The Housatonic Boat club is in its 128th season – the oldest active yacht club in the state! In January of 1887 seven prominent Stratford men met to form a club for, as our charter reads “ …social intercourse, and to promote and encourage an interest in yachting.” By April of that year its two-story clubhouse was raised on pilings at the edge of the river channel, at a cost of $1,204, and a 200-foot catwalk stretched across the marsh to the riverbank, on property of Alfred Ely Beach, publisher of Scientific American. The site was chosen for its commanding view of the river, and an easy reach up or down the river in the prevailing southwesterly breeze. On 21 May forty-one members held an organizational meeting, and at the official dedication of the clubhouse on the Fourth of July membership in the Housatonic Club totaled fifty-one. John Benjamin, a founder of the New York Stock Exchange, was elected first president (commodore) – the only one ever elected by the general membership – and held that office until his death in 1906, when Frederick Converse Beach succeeded him.
At the start the fleet included cats, cutters, cat-ketches, and sharpies berthed in slips, with kayaks, canoes, and Whitehalls on the floats. In 1888 James Leavitt introduced the first naphtha launch, and soon the beaches owned one, too. Naphtha launches were popular for a while, but few remain today because they boiled gasoline to generate steam, a risky process. Bedell Benjamins’s steam yacht, with five-man paid crew, was too large to keep at the Club, so he tied it up at his own dock, upstream from Bond’s. Soon the first gasoline launches, with noisy, smelly, one-lung engines, appeared.

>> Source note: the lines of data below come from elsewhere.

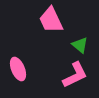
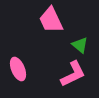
pink L-shape: moved 2 px left, 1 px up
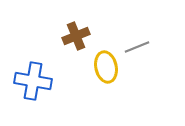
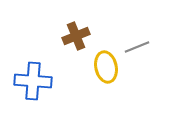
blue cross: rotated 6 degrees counterclockwise
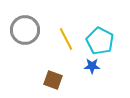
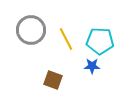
gray circle: moved 6 px right
cyan pentagon: rotated 24 degrees counterclockwise
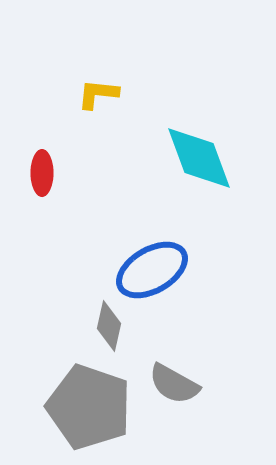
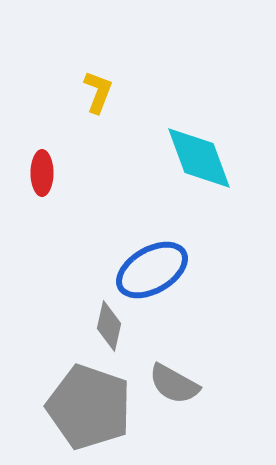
yellow L-shape: moved 2 px up; rotated 105 degrees clockwise
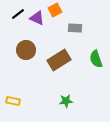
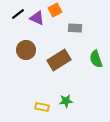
yellow rectangle: moved 29 px right, 6 px down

The Club’s facilities were intentionally spartan. In 1891 a bathhouse and a sandy beach, reached by a 160-foot plank walk along the edge of the marsh, provided a spot for swimmers. In 1893 John Beach’s studio was floated in for use as a men’s bathhouse. A winter project to lengthen the clubhouse was com-pleted in time for the 9 May 1896 Club opening. Until 1933 oil lamps provided light. Running water came in 1946, when pipes were laid across the fields to Elm Street every spring, and taken up each fall. A one-hole privy, with a view down to the river, was hidden in a closet beneath the clubhouse stairs – a true water closet.